*** Opening of Data for this exercise ***
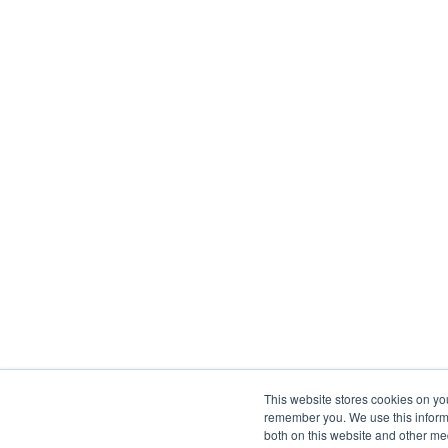
This website stores cookies on yo
remember you. We use this informa
both on this website and other me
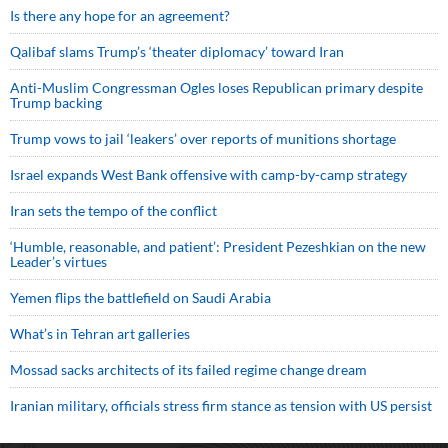
Is there any hope for an agreement?
Qalibaf slams Trump’s ‘theater diplomacy’ toward Iran
Anti-Muslim Congressman Ogles loses Republican primary despite
Trump backing
Trump vows to jail ‘leakers’ over reports of munitions shortage
Israel expands West Bank offensive with camp-by-camp strategy
Iran sets the tempo of the conflict
‘Humble, reasonable, and patient’: President Pezeshkian on the new
Leader’s virtues
Yemen flips the battlefield on Saudi Arabia
What’s in Tehran art galleries
Mossad sacks architects of its failed regime change dream
Iranian military, officials stress firm stance as tension with US persist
*** Close of Data for this exercise ***
» Task description
Your copy of the entries should be exact and free of pictures.

» Your solution
This website stores cookies on yo
remember you. We use this informa
both on this website and other me
Is there any hope for an agreement?
Qalibaf slams Trump’s ‘theater diplomacy’ toward Iran
Anti-Muslim Congressman Ogles loses Republican primary despite
Trump backing
Trump vows to jail ‘leakers’ over reports of munitions shortage
Israel expands West Bank offensive with camp-by-camp strategy
Iran sets the tempo of the conflict
‘Humble, reasonable, and patient’: President Pezeshkian on the new
Leader’s virtues
Yemen flips the battlefield on Saudi Arabia
What’s in Tehran art galleries
Mossad sacks architects of its failed regime change dream
Iranian military, officials stress firm stance as tension with US persist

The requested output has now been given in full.